Recorded data:
BEGIN

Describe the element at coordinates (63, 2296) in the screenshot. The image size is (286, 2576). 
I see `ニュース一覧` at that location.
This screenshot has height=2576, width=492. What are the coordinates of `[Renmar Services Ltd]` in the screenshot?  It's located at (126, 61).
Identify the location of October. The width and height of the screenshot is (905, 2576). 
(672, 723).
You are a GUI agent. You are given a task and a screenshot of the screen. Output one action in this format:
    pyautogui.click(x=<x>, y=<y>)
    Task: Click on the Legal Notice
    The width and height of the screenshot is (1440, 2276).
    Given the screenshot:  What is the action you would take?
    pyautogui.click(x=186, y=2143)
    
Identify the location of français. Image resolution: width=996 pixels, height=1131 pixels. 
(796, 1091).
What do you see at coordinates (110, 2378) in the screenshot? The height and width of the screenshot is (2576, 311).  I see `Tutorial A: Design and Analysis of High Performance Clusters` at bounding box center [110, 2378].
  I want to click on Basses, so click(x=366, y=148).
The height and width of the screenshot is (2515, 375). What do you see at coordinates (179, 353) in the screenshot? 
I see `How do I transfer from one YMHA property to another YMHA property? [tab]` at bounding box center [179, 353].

END

### EXERCISE GOAL
When you answer, repeat every record exactly, omitting nothing.

### ANSWER SPACE
Describe the element at coordinates (63, 2296) in the screenshot. The image size is (286, 2576). 
I see `ニュース一覧` at that location.
This screenshot has height=2576, width=492. What are the coordinates of `[Renmar Services Ltd]` in the screenshot?  It's located at (126, 61).
Identify the location of October. The width and height of the screenshot is (905, 2576). 
(672, 723).
You are a GUI agent. You are given a task and a screenshot of the screen. Output one action in this format:
    pyautogui.click(x=<x>, y=<y>)
    Task: Click on the Legal Notice
    The width and height of the screenshot is (1440, 2276).
    Given the screenshot:  What is the action you would take?
    pyautogui.click(x=186, y=2143)
    
Identify the location of français. Image resolution: width=996 pixels, height=1131 pixels. 
(796, 1091).
What do you see at coordinates (110, 2378) in the screenshot? The height and width of the screenshot is (2576, 311).  I see `Tutorial A: Design and Analysis of High Performance Clusters` at bounding box center [110, 2378].
  I want to click on Basses, so click(x=366, y=148).
The height and width of the screenshot is (2515, 375). What do you see at coordinates (179, 353) in the screenshot? 
I see `How do I transfer from one YMHA property to another YMHA property? [tab]` at bounding box center [179, 353].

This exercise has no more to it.